Thursday, 19 April 2012

Giving it away for free... does it pay?

As I’ve probably mentioned before, Amazon’s KDP Select program (under which you have to make your book exclusive to Amazon for 90 days) gives you the option to make your book free for 5 of those 90 days. I thought it was worth a try. After all, an electronic copy of the book costs me nothing, and if someone reads it for free and then writes a positive review or tells a friend about the book, it could help to generate some paid sales.

Having spent some time on the Kindle forums, some indie authors seem to get very uptight about the notion of giving their book away for free: “I sweated blood over my masterpiece, I’ll be damned if anyone is going to read it without paying me for the privilege.”

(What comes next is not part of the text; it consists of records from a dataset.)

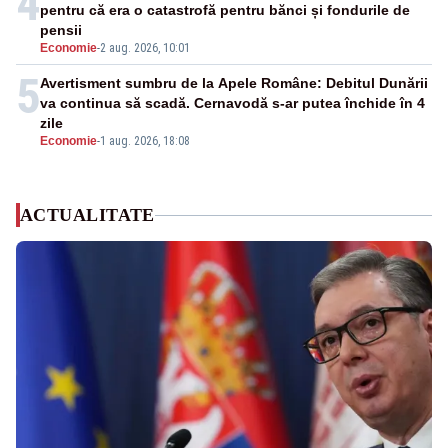
4
pentru că era o catastrofă pentru bănci și fondurile de
pensii
Economie
-
2 aug. 2026, 10:01
5
Avertisment sumbru de la Apele Române: Debitul Dunării
va continua să scadă. Cernavodă s-ar putea închide în 4
zile
Economie
-
1 aug. 2026, 18:08
ACTUALITATE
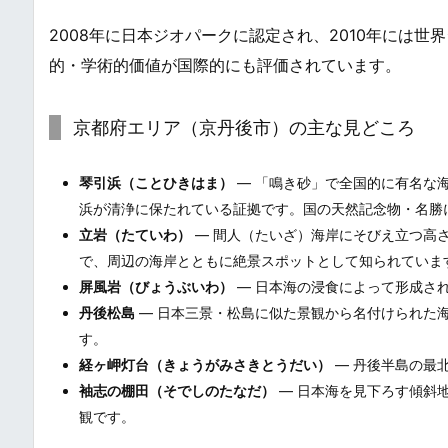
2008年に日本ジオパークに認定され、2010年には
的・学術的価値が国際的にも評価されています。
京都府エリア（京丹後市）の主な見どころ
琴引浜（ことひきはま）
― 「鳴き砂」で全国的に有名な
浜が清浄に保たれている証拠です。国の天然記念物・名勝
立岩（たていわ）
― 間人（たいざ）海岸にそびえ立つ高さ
で、周辺の海岸とともに絶景スポットとして知られていま
屏風岩（びょうぶいわ）
― 日本海の浸食によって形成さ
丹後松島
― 日本三景・松島に似た景観から名付けられた
す。
経ヶ岬灯台（きょうがみさきとうだい）
― 丹後半島の最
袖志の棚田（そでしのたなだ）
― 日本海を見下ろす傾斜
観です。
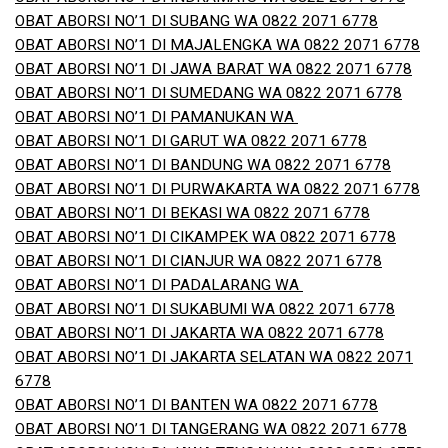
OBAT ABORSI NO’1 DI SUBANG WA 0822 2071 6778
OBAT ABORSI NO’1 DI MAJALENGKA WA 0822 2071 6778
OBAT ABORSI NO’1 DI JAWA BARAT WA 0822 2071 6778
OBAT ABORSI NO’1 DI SUMEDANG WA 0822 2071 6778
OBAT ABORSI NO’1 DI PAMANUKAN WA
OBAT ABORSI NO’1 DI GARUT WA 0822 2071 6778
OBAT ABORSI NO’1 DI BANDUNG WA 0822 2071 6778
OBAT ABORSI NO’1 DI PURWAKARTA WA 0822 2071 6778
OBAT ABORSI NO’1 DI BEKASI WA 0822 2071 6778
OBAT ABORSI NO’1 DI CIKAMPEK WA 0822 2071 6778
OBAT ABORSI NO’1 DI CIANJUR WA 0822 2071 6778
OBAT ABORSI NO’1 DI PADALARANG WA
OBAT ABORSI NO’1 DI SUKABUMI WA 0822 2071 6778
OBAT ABORSI NO’1 DI JAKARTA WA 0822 2071 6778
OBAT ABORSI NO’1 DI JAKARTA SELATAN WA 0822 2071
6778
OBAT ABORSI NO’1 DI BANTEN WA 0822 2071 6778
OBAT ABORSI NO’1 DI TANGERANG WA 0822 2071 6778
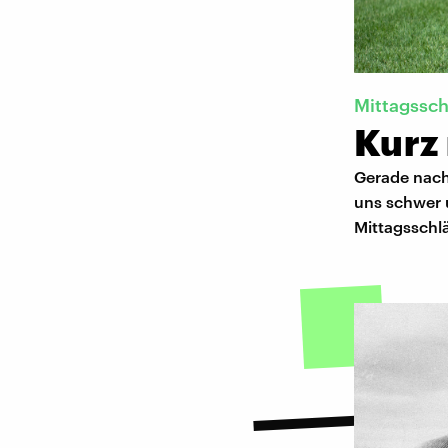
Mittagssch
Kurz
Gerade nach
uns schwer 
Mittagsschl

I think that attitude is a) monumentally egotistical, and b) bad business.

I’m a new author, so nobody knows who I am. Therefore, my first priority isn’t to make sure everyone who wants to read so much of a chapter of my glowing prose pays me my $3.99, it’s to get as many people as I possibly can to read it. If they like it, they tell people and that’s what will get my name around a bit.

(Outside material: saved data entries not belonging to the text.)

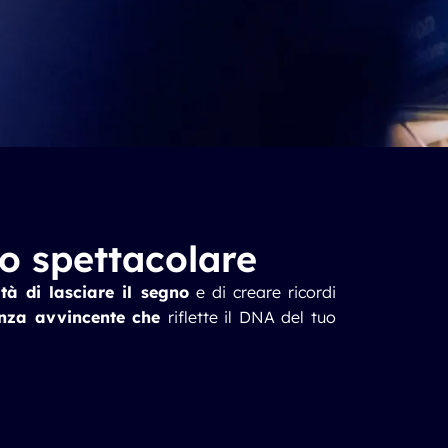
lo spettacolare
tà di lasciare il segno
e di creare ricordi
enza avvincente che
riflette il DNA del tuo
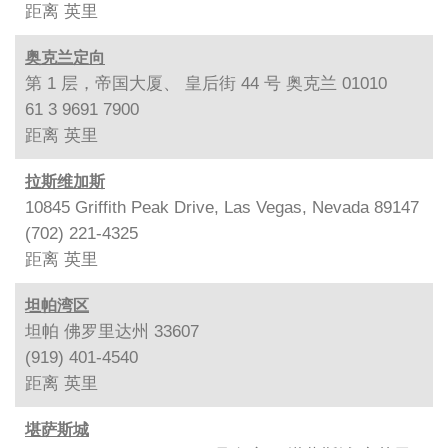
距离
英里
奥克兰定向
第 1 层，帝国大厦、 皇后街 44 号 奥克兰 01010
61 3 9691 7900
距离
英里
拉斯维加斯
10845 Griffith Peak Drive, Las Vegas, Nevada 89147
(702) 221-4325
距离
英里
坦帕湾区
坦帕 佛罗里达州 33607
(919) 401-4540
距离
英里
堪萨斯城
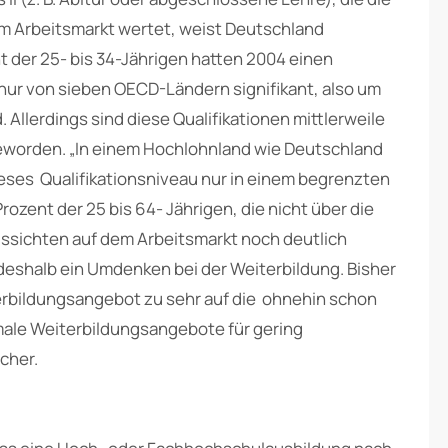
 am Arbeitsmarkt wertet, weist Deutschland
nt der 25- bis 34-Jährigen hatten 2004 einen
 nur von sieben OECD-Ländern signifikant, also um
 Allerdings sind diese Qualifikationen mittlerweile
eworden. „In einem Hochlohnland wie Deutschland
ieses Qualifikationsniveau nur in einem begrenzten
rozent der 25 bis 64- Jährigen, die nicht über die
Aussichten auf dem Arbeitsmarkt noch deutlich
deshalb ein Umdenken bei der Weiterbildung. Bisher
erbildungsangebot zu sehr auf die ohnehin schon
male Weiterbildungsangebote für gering
cher.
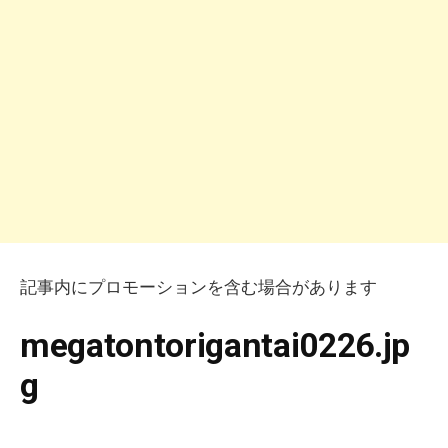
記事内にプロモーションを含む場合があります
megatontorigantai0226.jp
g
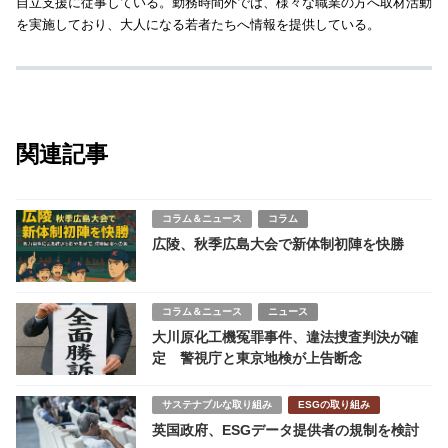
自立支援に従事している。勤務時間外では、様々な職業の方へ取材活動
を実施しており、大人になる若者たちへ情報を提供している。
関連記事
コラム＆ニュース
コラム
広陵、秋季広島大会で新体制初陣を快勝
コラム＆ニュース
ニュース
大川原化工機冤罪事件、違法捜査判決が確
定 警視庁と東京地検が上告断念
サステナブルな取り組み
ESGの取り組み
英国政府、ESGデータ提供者の規制を検討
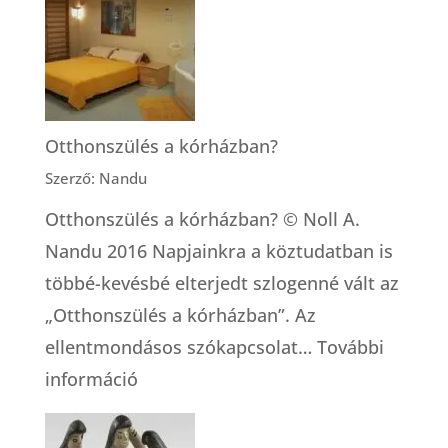
Otthonszülés a kórházban?
Szerző: Nandu
Otthonszülés a kórházban? © Noll A.
Nandu 2016 Napjainkra a köztudatban is
többé-kevésbé elterjedt szlogenné vált az
„Otthonszülés a kórházban”. Az
ellentmondásos szókapcsolat…
További
:
információ
Otthonszülés
a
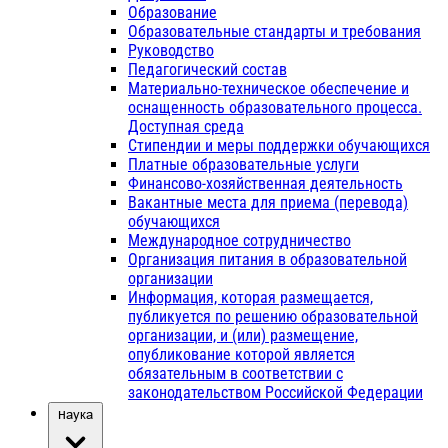
Образование
Образовательные стандарты и требования
Руководство
Педагогический состав
Материально-техническое обеспечение и
оснащенность образовательного процесса.
Доступная среда
Стипендии и меры поддержки обучающихся
Платные образовательные услуги
Финансово-хозяйственная деятельность
Вакантные места для приема (перевода)
обучающихся
Международное сотрудничество
Организация питания в образовательной
организации
Информация, которая размещается,
публикуется по решению образовательной
организации, и (или) размещение,
опубликование которой является
обязательным в соответствии с
законодательством Российской Федерации
Наука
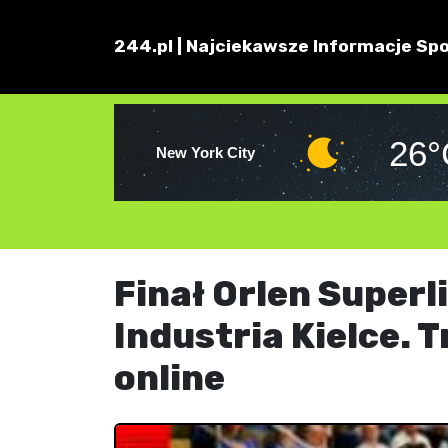
244.pl | Najciekawsze Informacje Spo
26°
New York City
Finał Orlen Superli
Industria Kielce. 
online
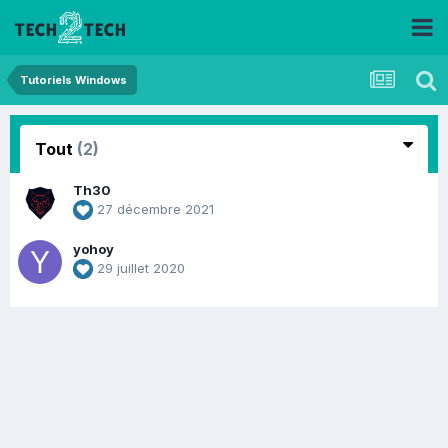
Tutoriels Windows
Tout
(2)
Th30
27 décembre 2021
yohoy
29 juillet 2020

This isn’t a new business model, of course – how do people think reviews of traditionally published books get into newspapers? The journalists get free copies, they read them, and hopefully they have something nice to say about them. If you’re not prepared to let anyone see your work, to try before they buy, then why would you ever expect anyone to pay for it?

So yes, I thought a free promotion would be good for business, particularly as it costs me nothing. (I’ve actually seen someone suggest that 600 free books downloaded equates to 600 lost sales. If you genuinely believe this, you must either be criminally insane, or work for the PR department of a major film studio or record company… not that the two are mutually exclusive.)

Anyway, what I didn’t factor in was the indirect benefit: increased visibility. If enough people ‘buy’ your book when it’s free, it rises up the rankings, which means it shows up on more searches and gets cross-promotion through “customers who bought this also bought this…”

I put Halfway to Hell on promotion for two days last Friday and Saturday. It started doing really well in the free book rankings. It was doing so well that I decided to extend it by another day. By Sunday night, it was number 6 on the top 100 free books for Kindle, and number 3 in thrillers. By the time the promotion finished, I’d had over 3,000 downloads in the UK alone.

The sales bump I got from the increased visibility was unprecedented – from selling 17 copies in March, and only 1 so far in April, I sold around 50 copies on the Monday alone. I picked up a glowing 5-star review from someone who’d downloaded the book free on Sunday evening and finished it late on Monday. Sales have stayed steady, and I’m up to 134 paid copies of Halfway to Hell sold since Monday. It’s in the top 50 paid thrillers in the Kindle store, and number 345 among all books for Kindle.

I know this is probably a temporary bump (although I hope that some of those 134 readers will like the book enough to recommend it to others), and that the numbers aren’t exactly big time, even though they’re a huge jump for me. But still – the royalties I’ve generated since Monday total well over £200 (or around $350).

I’m not quitting the day job just yet, but that’s enough to pay a chunk of the mortgage. And just as importantly, people are reading my book. So yeah, free seems to be working for me.